De term hoger wordt gebruikt om het hoger onderwijs aan te duiden. Bij de verschillende onderwijssoorten wordt aangesloten bij de niveauaanduiding van de ISCED met Bachelorgrad en Mastergrad. Daarbinnen wordt gesproken van universiteit en hogeschool.

Wat opvalt is dat vanaf ISCED-niveau 6 het onderwijs hoger wordt genoemd (høyere utdanning), het Fagskoleutdanning op ISCED-niveau 5 valt daar niet onder. Dit in tegenstelling tot de Associate Degree in Nederland die wel gerekend wordt tot het hoger onderwijs.

In de bovenbouw van het voortgezet onderwijs kan gekozen worden uit een richting die voorbereidend is op het hoger onderwijs (studieforberedende utdanningsprogram) en een beroepsgerichte opleiding (yrkesfaglige utdanningsprogram). Er is geen hiërarchie in deze benamingen. Wel wordt onderscheid tussen de beroepsgerichte programma’s gemaakt aan de hand van sectoren.

Binnen het onderwijs in het secundair niveau wordt er daarmee alleen hiërarchie gebruikt voor de leerjaren binnen het secundair onderwijs. Deze worden gebruikt voor het aantal jaren onderwijs dat binnen het secundair onderwijs is doorlopen.

Statistiek

Door Noorwegen wordt in hun output een vierdeling gebruikt. Hiervoor worden de benamingen gebruikt die bij de onderwijssoorten horen: Grunnskolenivå (basisschool niveau), Videregående skolenivå (middelbare school niveau), Fagskolenivå (vakschool niveau) en Universitets- og høgskolenivå (universiteit of hogeschoolniveau). Dit is vergelijkbaar met Nederland, alleen heb je met Fagskolenivå een extra categorie.

Omdat Noorwegen klas 1 tot en met 10 kent, ligt het ook voor de hand om te spreken van een basisonderwijs niveau. Bij het middelbare school niveau gaat het dan om de bovenbouw van het voortgezet onderwijs en de praktijktraining.

3.4.1 Hoogst behaald onderwijsniveau Noorwegen, 2021
Andel i alt
%
Utdanningsnivå, i alt100
Grunnskolenivå24,2
Videregående skolenivå36,7
Fagskolenivå3,1
Universitets- og høgskolenivå36
Uoppgitt eller ingen utdanning.
Bron: Statistics Norway.

Figuur 3.4.2 Het onderwijssysteem in Noorwegen naar o.a. leeftijd, duur van de opleiding, gerichtheid (blauwe omranding staat voor beroepsgericht) en ISCED 2011 niveau van de opleiding. Zie bijlage 1 voor een uitgebreide toelichting op de betekenis van de symbolen en lijnopmaak.

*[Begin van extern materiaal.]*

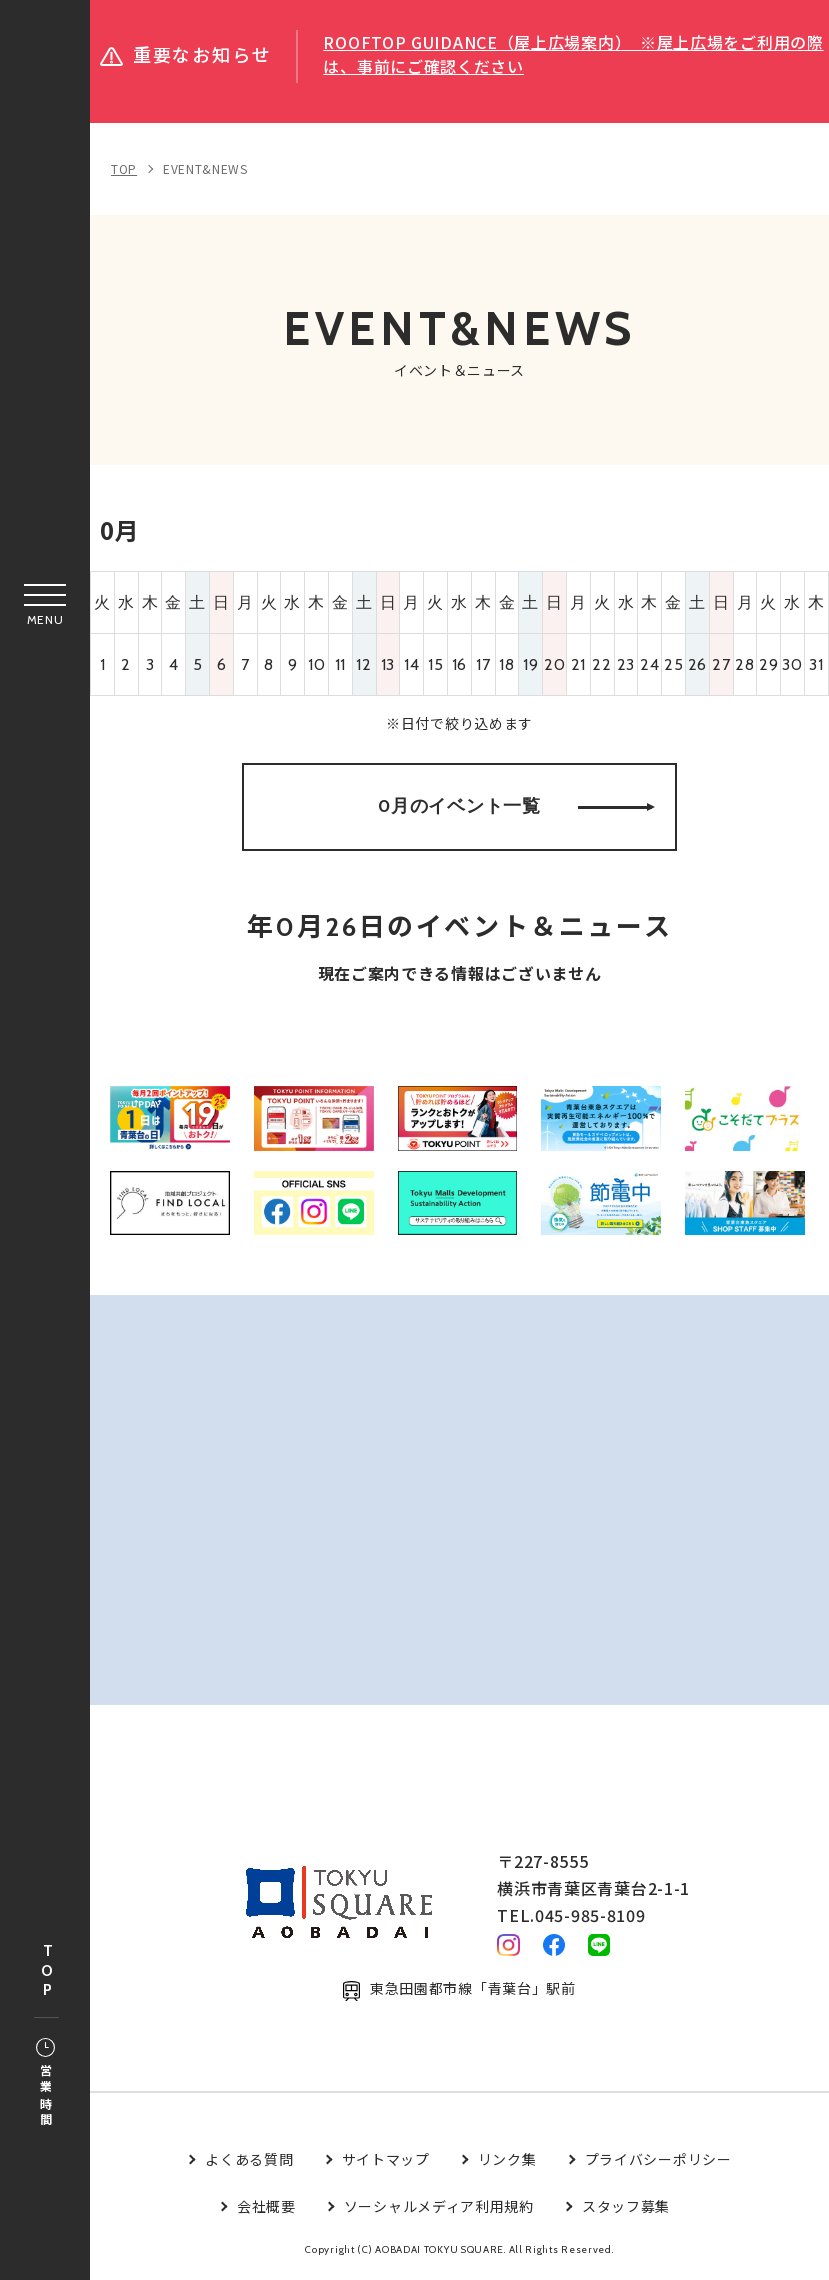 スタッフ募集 (626, 2208)
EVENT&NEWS (205, 168)
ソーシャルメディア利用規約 (439, 2208)
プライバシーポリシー (658, 2161)
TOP (47, 1971)
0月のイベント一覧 (516, 807)
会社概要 (266, 2208)
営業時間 (45, 2084)
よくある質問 (249, 2161)
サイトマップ (386, 2161)
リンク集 (507, 2161)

Schematische weergave van het onderwijs in Noorwegen. In het schema is opgenomen op welke leeftijd men gemiddeld een opleiding volgt, wat de duur van de opleiding is, of de opleiding beroepsgericht is en het ISCED 2011 niveau van de opleiding.

Bron: Education GPS - Norway (oecd.org).

1) Grotendeels gebaseerd op het rapport van Nuffic Het onderwijssysteem van Noorwegen beschreven en vergeleken met het Nederlandse systeem.